Three bridge nodes are also available. The nodes can be used to run test networks which bridge other Substrate chains.
🚧 The bridges are currently under construction - a hardhat is recommended beyond this point 🚧
Contents
- Installation
- High-Level Architecture
- Project Layout
- Running the Bridge
- How to send a message
- Community
Installation
To get up and running you need both stable and nightly Rust. Rust nightly is used to build the Web Assembly (WASM) runtime for the node. You can configure the WASM support as so:
rustup install nightly
rustup target add wasm32-unknown-unknown --toolchain nightly
Once this is configured you can build and test the repo as follows:
git clone https://github.com/paritytech/parity-bridges-common.git
cd parity-bridges-common
cargo build --all
cargo test --all
Also you can build the repo with Parity CI Docker image:
docker pull paritytech/bridges-ci:production
mkdir ~/cache
chown 1000:1000 ~/cache #processes in the container runs as "nonroot" user with UID 1000
docker run --rm -it -w /shellhere/parity-bridges-common \
-v /home/$(whoami)/cache/:/cache/ \
-v "$(pwd)":/shellhere/parity-bridges-common \
-e CARGO_HOME=/cache/cargo/ \
-e SCCACHE_DIR=/cache/sccache/ \
-e CARGO_TARGET_DIR=/cache/target/ paritytech/bridges-ci:production cargo build --all
#artifacts can be found in ~/cache/target
If you want to reproduce other steps of CI process you can use the following guide.

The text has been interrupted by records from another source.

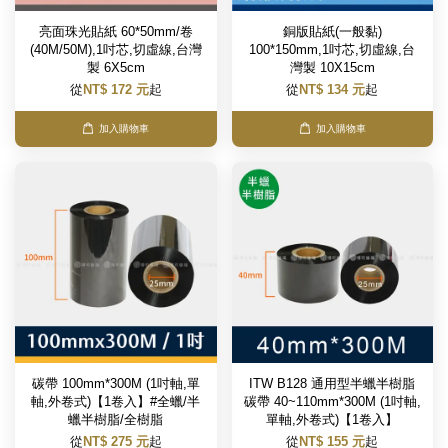
亮面珠光貼紙 60*50mm/卷
銅版貼紙(一般黏)
(40M/50M),1吋芯,切虛線,台灣
100*150mm,1吋芯,切虛線,台
製 6X5cm
灣製 10X15cm
從
NT$ 172 元
起
從
NT$ 134 元
起
加入購物車
加入購物車
碳帶 100mm*300M (1吋軸,單
ITW B128 通用型半蠟半樹脂
軸,外卷式)【1卷入】#全蠟/半
碳帶 40~110mm*300M (1吋軸,
蠟半樹脂/全樹脂
單軸,外卷式)【1卷入】
從
NT$ 275 元
起
從
NT$ 155 元
起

If you need more information about setting up your development environment Substrate's Installation page is a good resource.
High-Level Architecture
This repo has support for bridging foreign chains together using a combination of Substrate pallets and external processes called relayers. A bridge chain is one that is able to follow the consensus of a foreign chain independently. For example, consider the case below where we want to bridge two Substrate based chains.
+---------------+ +---------------+
| | | |
| Rococo | | Westend |
| | | |
+-------+-------+ +-------+-------+
^ ^
| +---------------+ |
| | | |
+-----> | Bridge Relay | <-------+
| |
+---------------+
The Rococo chain must be able to accept Westend headers and verify their integrity. It does this by using a runtime module designed to track GRANDPA finality. Since two blockchains can't interact directly they need an external service, called a relayer, to communicate. The relayer will subscribe to new Rococo headers via RPC and submit them to the Westend chain for verification.
Take a look at Bridge High Level Documentation for more in-depth description of the bridge interaction.
Project Layout
Here's an overview of how the project is laid out. The main bits are the bin, which is the actual "blockchain", the
modules which are used to build the blockchain's logic (a.k.a the runtime) and the relays which are used to pass
messages between chains.
├── modules // Substrate Runtime Modules (a.k.a Pallets)
│ ├── beefy // On-Chain BEEFY Light Client (in progress)
│ ├── grandpa // On-Chain GRANDPA Light Client
│ ├── messages // Cross Chain Message Passing
│ ├── parachains // On-Chain Parachains Light Client
│ ├── relayers // Relayer Rewards Registry
│ ├── xcm-bridge-hub // Multiple Dynamic Bridges Support
│ ├── xcm-bridge-hub-router // XCM Router that may be used to Connect to XCM Bridge Hub
├── primitives // Code shared between modules, runtimes, and relays
│ └── ...
├── relays // Application for sending finality proofs and messages between chains
│ └── ...
└── scripts // Useful development and maintenance scripts
Running the Bridge
Apart from live Rococo <> Westend bridge, you may spin up local networks and test see how it works locally. More details may be found in this document.